Is there an example of taking a float32 ONNX graph, quantizing it with Glow and generate Glow IR? Is there a Python interface to Glow profile/quantization?

Thanks,
Sikandar

You can follow the instructions here on how to gather a profile of a model and then quantize the model. You just need an ONNX proto to load into Glow – see the page on Testing here which discusses how to load a model using one of our example proto model Loaders. We have some limtited support for python via PyTorch through the ONNXIFI interface – you can find info here. Otherwise it’s relatively straightforward to run the Testing Loader examples I linked to above after you’ve built in C++ and quantize/run your model.

Hi @jfix, it seems glow ./bin/image-classifier, currently support image classification type model only?
Is there a way to quantize Image Generator type model? or other kind of model? Thanks.

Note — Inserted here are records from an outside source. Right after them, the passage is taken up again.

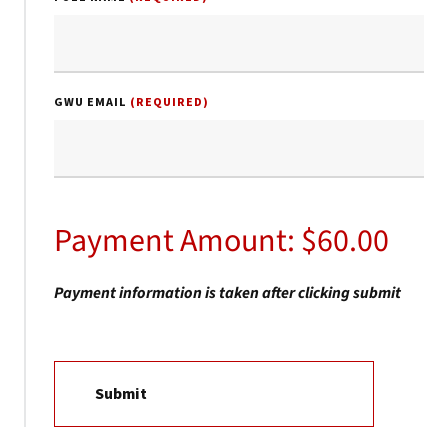
GWU EMAIL
(REQUIRED)
Payment Amount: $60.00
Payment information is taken after clicking submit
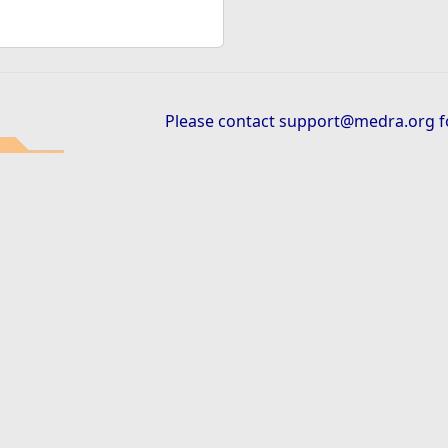
Please contact
support@medra.org
f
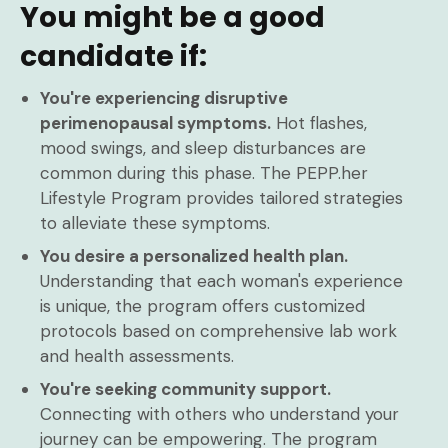
You might be a good
candidate if:
You're experiencing disruptive
perimenopausal symptoms.
Hot flashes,
mood swings, and sleep disturbances are
common during this phase. The PEPP.her
Lifestyle Program provides tailored strategies
to alleviate these symptoms.
You desire a personalized health plan.
Understanding that each woman's experience
is unique, the program offers customized
protocols based on comprehensive lab work
and health assessments.
You're seeking community support.
Connecting with others who understand your
journey can be empowering. The program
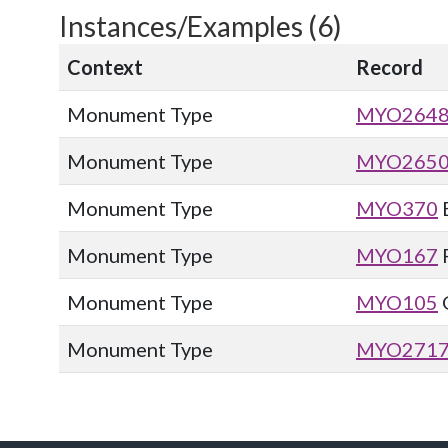
Instances/Examples (6)
Context
Record
Monument Type
MYO264
Monument Type
MYO265
Monument Type
MYO370
Monument Type
MYO167
Monument Type
MYO105
Monument Type
MYO271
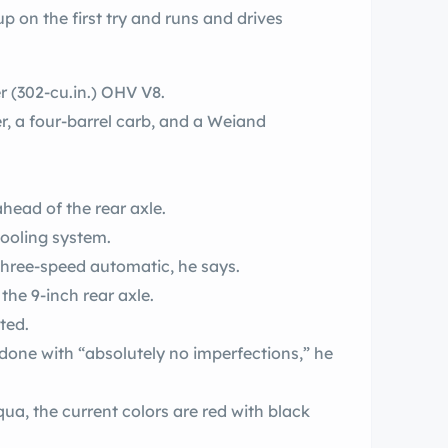
up on the first try and runs and drives
ter (302-cu.in.) OHV V8.
er, a four-barrel carb, and a Weiand
head of the rear axle.
ooling system.
 three-speed automatic, he says.
the 9-inch rear axle.
ted.
edone with “absolutely no imperfections,” he
a, the current colors are red with black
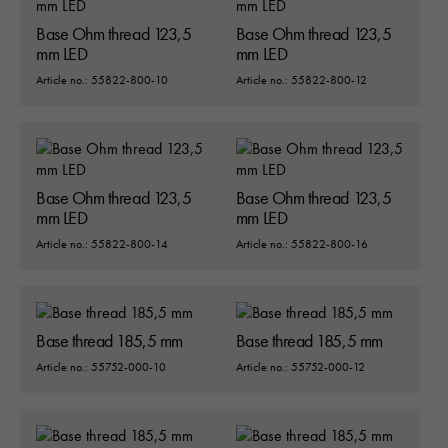
Base Ohm thread 123,5
Base Ohm thread 123,5
mm LED
mm LED
Article no.: 55822-800-10
Article no.: 55822-800-12
Base Ohm thread 123,5
Base Ohm thread 123,5
mm LED
mm LED
Article no.: 55822-800-14
Article no.: 55822-800-16
Base thread 185,5 mm
Base thread 185,5 mm
Article no.: 55752-000-10
Article no.: 55752-000-12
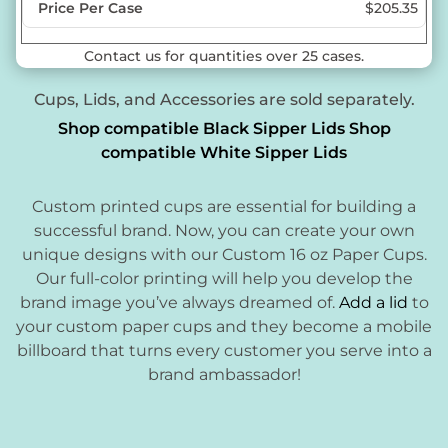
$205.35
Contact us for quantities over 25 cases.
Cups, Lids, and Accessories are sold separately.
Shop compatible Black Sipper Lids
Shop
compatible White Sipper Lids
Custom printed cups are essential for building a
successful brand. Now, you can create your own
unique designs with our Custom 16 oz Paper Cups.
Our full-color printing will help you develop the
brand image you’ve always dreamed of.
Add a lid
to
your custom paper cups and they become a mobile
billboard that turns every customer you serve into a
brand ambassador!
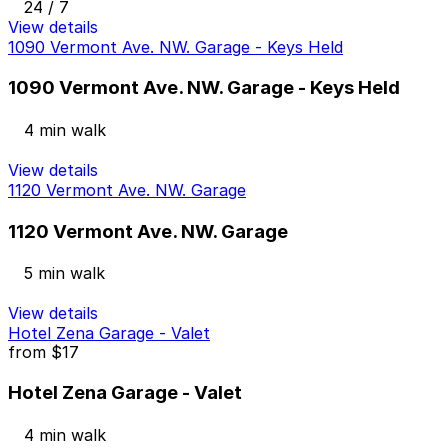
24 / 7
View details
1090 Vermont Ave. NW. Garage - Keys Held
1090 Vermont Ave. NW. Garage - Keys Held
4 min walk
View details
1120 Vermont Ave. NW. Garage
1120 Vermont Ave. NW. Garage
5 min walk
View details
Hotel Zena Garage - Valet
from
$17
Hotel Zena Garage - Valet
4 min walk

Hi @eric4337, we currently also have a NMT model driver called text-translator, but it’s for pre-unrolled NMT models. We also have a model-runner driver but it’s very simple and just for testing, for models without any non-Constant inputs.

If you want to try other models you need to create your own driver, probably based on tools/loader/ImageClassifier.cpp if you’re interested in image-based models. This mostly would mean you are able to correctly load in and out the inputs/outputs based on their expected shape(s) and datatype(s). Also, depending on the model you may need to add additional operator support.

Once you have those things done you can quantize the model.

Hi,

Look what is available here: https://github.com/opencv/openvino_training_extensions/tree/develop/pytorch_toolkit/nncf.

This is a Quantization Aware Training in PyTorch with ability to export the quantized model to ONNX.